Als er den Neoprenanzug ausgezogen und seine Ausrüstung in dem Wagen aufgehängt hatte, hustete er die Kälte aus den Lungen und ließ sich auf den durchgesessenen Sitz sinken. Er ließ den Motor an, goss sich Kaffee aus der Thermoskanne ein und wärmte seine Hände an dem heißen Becher.
Alles hatte gut ausgesehen.
Es war vorbei, alles würde wieder wie früher sein.
Wenn er doch nur daran glauben könnte!
Eine Viertelstunde später fuhr Martin los. Er umklammerte das Lenkrad, und seine Knöchel traten weiß hervor.
Niemand war zu sehen, als er den Schuppen hinter sich ließ und an dem Bauernhof der Brüder vorbeifuhr.
Er bemerkte keine missbilligenden Blicke. Trotzdem spürte er sie aus allen Richtungen, aus dem Haus, der Scheune oder einer der geparkten Landmaschinen.
Blicke, unterdrückte Wut.
Sie waren dort irgendwo, das wusste er.
Er überlegte, was er sich für die drei Tage, die er mit Adam allein sein würde, einfallen lassen sollte. Vielleicht könnten sie am Samstag einen Ausflug nach Göteborg machen, in den Zoo Slottsskogen. Adam wäre sicher begeistert, besonders wenn sie auch noch seinen Freund Vilgot mitnahmen. Aber morgen wollte er erst einmal zu Hause bleiben und den Schuppen und den Garten aufräumen. Minusgrade und bedeckter Himmel waren vorhergesagt. Kein besonders schönes Wetter, aber auch kein Schneesturm wie letztes Wochenende, als die Straße kaum noch zu sehen gewesen war und er die meiste Zeit in seinen vier Wänden hatte verbringen müssen. Morgen würde er mit Adam ans Meer gehen und Kaffee trinken, nachdem Alexandra und Nellie gefahren waren. Einfach entspannen.

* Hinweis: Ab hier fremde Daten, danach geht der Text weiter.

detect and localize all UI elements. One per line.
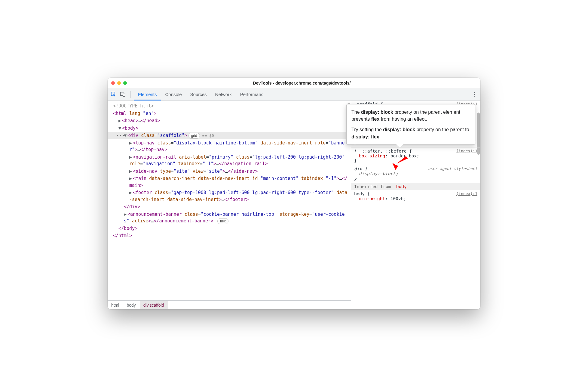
elements-panel: <!DOCTYPE html> <html lang="en"> ▶<head>… (108, 101, 351, 309)
style-rule-ua[interactable]: div { user agent stylesheet display: blo… (351, 165, 480, 183)
grid-badge[interactable]: grid (188, 133, 200, 139)
dom-node-selected[interactable]: ▼<div class="scaffold">grid== $0 (108, 132, 351, 139)
zoom-window-button[interactable] (123, 81, 127, 85)
dom-node[interactable]: ▶<navigation-rail aria-label="primary" c… (108, 153, 351, 168)
tab-elements[interactable]: Elements (134, 88, 161, 100)
svg-rect-2 (123, 93, 125, 96)
rule-selector[interactable]: body (354, 191, 365, 196)
flex-badge[interactable]: flex (217, 218, 228, 224)
property-hint-tooltip: The display: block property on the paren… (346, 104, 475, 145)
rule-source-link[interactable]: (index):1 (456, 191, 477, 196)
style-property-overridden: display: block; (354, 171, 477, 176)
close-window-button[interactable] (111, 81, 115, 85)
breadcrumb: html body div.scaffold (108, 300, 351, 309)
main-toolbar: Elements Console Sources Network Perform… (108, 88, 480, 101)
dom-node[interactable]: </div> (108, 203, 351, 211)
style-property[interactable]: min-height: 100vh; (354, 196, 477, 201)
inspect-element-icon[interactable] (109, 90, 118, 99)
dom-node[interactable]: ▶<side-nav type="site" view="site">…</si… (108, 168, 351, 175)
dom-node[interactable]: ▶<head>…</head> (108, 117, 351, 125)
style-rule[interactable]: body { (index):1 min-height: 100vh; (351, 190, 480, 203)
dom-node[interactable]: ▼<body> (108, 125, 351, 132)
devtools-window: DevTools - developer.chrome.com/tags/dev… (108, 78, 480, 309)
tab-sources[interactable]: Sources (186, 88, 211, 100)
titlebar: DevTools - developer.chrome.com/tags/dev… (108, 78, 480, 88)
dom-node[interactable]: <!DOCTYPE html> (108, 102, 351, 110)
dom-node[interactable]: ▶<footer class="gap-top-1000 lg:pad-left… (108, 189, 351, 203)
crumb-current[interactable]: div.scaffold (140, 301, 168, 309)
dom-node[interactable]: </body> (108, 225, 351, 232)
separator (130, 91, 131, 98)
tab-performance[interactable]: Performanc (236, 88, 268, 100)
dom-tree[interactable]: <!DOCTYPE html> <html lang="en"> ▶<head>… (108, 101, 351, 300)
dom-node[interactable]: </html> (108, 232, 351, 240)
dom-node[interactable]: ▶<main data-search-inert data-side-nav-i… (108, 175, 351, 189)
rule-source-link[interactable]: (index):1 (456, 149, 477, 153)
inherited-from-header: Inherited from body (351, 183, 480, 190)
rule-selector[interactable]: *, ::after, ::before (354, 149, 407, 153)
crumb-body[interactable]: body (123, 301, 139, 309)
crumb-html[interactable]: html (108, 301, 123, 309)
panel-tabs: Elements Console Sources Network Perform… (134, 88, 268, 100)
window-title: DevTools - developer.chrome.com/tags/dev… (127, 81, 477, 85)
rule-selector: div (354, 166, 362, 171)
dom-node[interactable]: <html lang="en"> (108, 110, 351, 117)
tab-network[interactable]: Network (211, 88, 236, 100)
annotation-arrow-icon (390, 154, 411, 172)
tab-console[interactable]: Console (161, 88, 186, 100)
window-controls (111, 81, 127, 85)
dom-node[interactable]: ▶<announcement-banner class="cookie-bann… (108, 211, 351, 225)
more-menu-icon[interactable] (470, 90, 479, 99)
style-property[interactable]: box-sizing: border-box; (354, 153, 477, 158)
dom-node[interactable]: ▶<top-nav class="display-block hairline-… (108, 139, 351, 153)
ua-stylesheet-label: user agent stylesheet (428, 166, 477, 171)
minimize-window-button[interactable] (117, 81, 121, 85)
device-toolbar-icon[interactable] (119, 90, 127, 99)
console-ref: == $0 (202, 133, 214, 138)
style-rule[interactable]: *, ::after, ::before { (index):1 box-siz… (351, 147, 480, 165)
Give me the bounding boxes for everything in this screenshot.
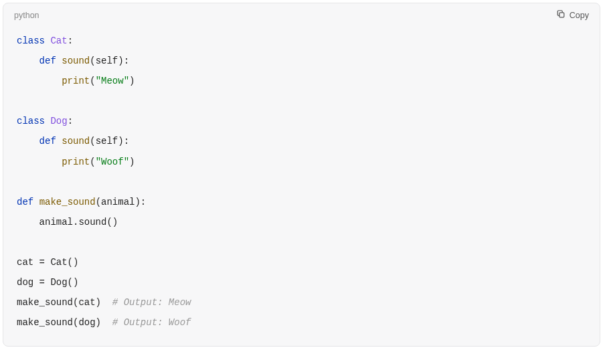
- code-header: python Copy: [3, 3, 600, 27]
- svg-rect-0: [559, 13, 564, 17]
- code-block: python Copy class Cat: def sound(self): …: [3, 3, 600, 347]
- copy-button[interactable]: Copy: [556, 9, 589, 21]
- language-label: python: [14, 11, 39, 20]
- copy-button-label: Copy: [570, 11, 589, 20]
- copy-icon: [556, 9, 566, 21]
- code-content: class Cat: def sound(self): print("Meow"…: [3, 27, 600, 346]
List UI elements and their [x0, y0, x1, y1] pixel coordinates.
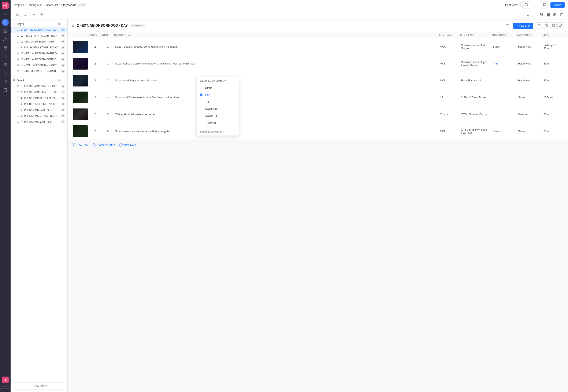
view-grid-2[interactable] [538, 12, 544, 18]
sidebar-scene-3[interactable]: ☰ 3 · INT. STUART'S CAR · DUSK 1 [11, 89, 68, 95]
shot-desc-5: Claire, shocked, meets her father [114, 111, 439, 118]
view-toggle-link[interactable] [557, 22, 564, 29]
view-toggle-split[interactable] [543, 22, 549, 29]
svg-rect-55 [552, 25, 553, 25]
svg-rect-41 [547, 14, 548, 15]
view-toggle-buttons [536, 22, 564, 29]
sidebar-bottom: + New List ▾ [11, 380, 68, 392]
zoom-out[interactable]: − [520, 12, 525, 17]
sidebar-scene-2[interactable]: ☰ 2 · EXT. NEIGHBORHOOD · D... 6 [11, 27, 68, 33]
footer-new-shot-button[interactable]: + New Shot [72, 143, 88, 147]
shot-desc-6: Stuart nervously tries to talk with his … [114, 127, 439, 135]
nav-back[interactable] [2, 11, 9, 17]
th-movement: MOVEMENT [492, 34, 517, 36]
sidebar-scene-1[interactable]: ☰ 1 · INT. STUART'S CAR · NIGHT 0 [11, 83, 68, 89]
print-view-button[interactable]: Print View [502, 2, 521, 8]
shot-equipment-3: Hand Held [517, 77, 543, 84]
dropdown-item-tracking[interactable]: Tracking [197, 119, 239, 126]
sidebar-day-2-scenes: ☰ 1 · INT. STUART'S CAR · NIGHT 0 ☰ 3 · … [11, 83, 68, 125]
view-single[interactable] [559, 12, 565, 18]
svg-rect-44 [547, 15, 548, 16]
more-options-button[interactable]: ··· [532, 2, 539, 8]
sidebar-scene-12[interactable]: ☰ 12 · INT. LA SIRENITA BATHRO... 0 [11, 51, 68, 56]
sidebar-day-2-header[interactable]: ☰ Day 2 7 ··· [11, 78, 68, 83]
sidebar-scene-9[interactable]: ☰ 9 · INT. BEN'S OFFICE · NIGHT 0 [11, 101, 68, 107]
th-lens: LENS [543, 34, 564, 36]
svg-rect-35 [541, 14, 543, 14]
toolbar-settings[interactable] [30, 12, 36, 18]
sidebar-scene-8[interactable]: ☰ 8 · INT. SKIPP'S STAGE · NIGHT 0 [11, 113, 68, 119]
shot-lens-1: Fish-eye / 30mm [543, 42, 564, 52]
new-shot-button[interactable]: + New Shot [513, 23, 533, 29]
svg-rect-56 [554, 25, 554, 25]
nav-filter[interactable] [2, 78, 9, 85]
shot-equipment-1: Hand Held [517, 43, 543, 50]
th-equipment: EQUIPMENT [517, 34, 543, 36]
sidebar-scene-14[interactable]: ☰ 14 · EXT. LA SIRENITA · NIGHT 0 [11, 62, 68, 68]
new-list-button[interactable]: + New List ▾ [13, 382, 65, 390]
day-2-menu[interactable]: ··· [63, 79, 65, 82]
nav-storyboard[interactable] [2, 44, 9, 51]
view-grid-3[interactable] [545, 12, 551, 18]
nav-avatar[interactable]: U [2, 19, 9, 26]
dropdown-item-custom[interactable]: Custom Movement... [197, 128, 239, 136]
sidebar-scene-15[interactable]: ☰ 15 · INT. MUSIC CLUB · NIGHT 0 [11, 68, 68, 74]
nav-settings-bottom[interactable] [2, 377, 9, 383]
shot-thumbnail-3 [72, 73, 89, 88]
nav-edit[interactable] [2, 28, 9, 34]
view-toggle-storyboard[interactable] [536, 22, 542, 29]
sidebar-scene-4[interactable]: ☰ 4 · INT. SKIPP'S KITCHEN · NIG... 0 [11, 95, 68, 101]
zoom-reset[interactable] [526, 12, 531, 17]
dropdown-item-swish-pan[interactable]: Swish Pan [197, 105, 239, 112]
zoom-in[interactable]: + [532, 12, 537, 17]
nav-book[interactable] [2, 87, 9, 93]
share-button[interactable]: Share [551, 2, 565, 8]
breadcrumb-projects[interactable]: Projects [14, 3, 24, 7]
comments-button[interactable] [541, 1, 549, 8]
dropdown-item-tilt[interactable]: Tilt [197, 98, 239, 105]
toolbar-storyboard[interactable] [14, 12, 20, 18]
breadcrumb-sep-1: › [25, 3, 26, 7]
shot-type-2: Shallow Focus / Eye Level / Single [460, 59, 492, 69]
scene-select-all[interactable] [506, 24, 509, 27]
scene-title: 2 · EXT. NEIGHBORHOOD · DAY [77, 24, 128, 28]
toolbar-list[interactable] [22, 12, 28, 18]
view-table[interactable] [552, 12, 558, 18]
save-button[interactable] [522, 1, 530, 8]
nav-users[interactable] [2, 36, 9, 43]
dropdown-item-swish-tilt[interactable]: Swish Tilt [197, 112, 239, 119]
sidebar-scene-5[interactable]: ☰ 5 · INT. SKIPP'S STAGE · NIGHT 0 [11, 45, 68, 51]
dropdown-item-pan[interactable]: Pan [197, 91, 239, 98]
shot-number-3: 3 [101, 77, 114, 84]
nav-globe[interactable] [2, 61, 9, 68]
view-toggle-grid[interactable] [550, 22, 557, 29]
sidebar-scene-6[interactable]: ☰ 6 · INT. SKIPP'S BAR · NIGHT 0 [11, 107, 68, 113]
sidebar-scene-11[interactable]: ☰ 11 · INT. LA SIRENITA · NIGHT 0 [11, 39, 68, 45]
dropdown-divider [197, 127, 239, 127]
nav-list[interactable] [2, 53, 9, 60]
version-tag[interactable]: v1 ▾ [77, 3, 86, 7]
nav-calendar[interactable] [2, 70, 9, 77]
made-by-label: Made ByLeanometry [0, 385, 10, 390]
shot-movement-2[interactable]: Pan [492, 60, 517, 67]
day-1-menu[interactable]: ··· [63, 22, 65, 26]
shot-scene-6: 2 [89, 128, 101, 134]
shot-type-4: 2-Shot / Deep Focus [460, 94, 492, 101]
breadcrumb-project[interactable]: Touring Man [27, 3, 42, 7]
sidebar-day-1-scenes: ☰ 2 · EXT. NEIGHBORHOOD · D... 6 ☰ 10 · … [11, 27, 68, 74]
footer-new-note-button[interactable]: + New Note [119, 143, 136, 147]
sidebar-scene-7[interactable]: ☰ 7 · INT. SKIPP'S BAR · NIGHT 6 [11, 119, 68, 125]
dropdown-item-static[interactable]: Static [197, 84, 239, 91]
sidebar-scene-13[interactable]: ☰ 13 · INT. LA SIRENITA CORRID... 0 [11, 56, 68, 62]
sidebar-scene-10[interactable]: ☰ 10 · INT. STUART'S CAR · NIGHT 0 [11, 33, 68, 39]
app-logo[interactable] [2, 2, 9, 9]
shots-badge: 6 SHOTS [130, 24, 145, 27]
day-2-icon: ☰ [13, 79, 15, 82]
svg-rect-40 [549, 14, 549, 14]
footer-camera-setup-button[interactable]: + Camera Setup [93, 143, 115, 147]
sidebar: ☰ Day 1 6 ··· ☰ 2 · EXT. NEIGHBORHOOD · … [11, 19, 68, 392]
shot-size-4: LS [439, 94, 460, 101]
shot-movement-5 [492, 113, 517, 116]
toolbar-help[interactable] [38, 12, 44, 18]
sidebar-day-1-header[interactable]: ☰ Day 1 6 ··· [11, 21, 68, 27]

Nach gut zwanzig Minuten bog er auf den Kiesweg zum Kindergarten ein. Er lag direkt am Meer, und seit er die anfängliche Sorge darüber, was alles geschehen könnte, abgelegt hatte, fand er, es sei der schönste in ganz Schweden. Diese ewige Unendlichkeit, in der sich die Kinder jeden Tag aufhalten durften, musste sie irgendwie zu guten Menschen machen, so dachte er manchmal, obwohl er es natürlich eigentlich besser wusste.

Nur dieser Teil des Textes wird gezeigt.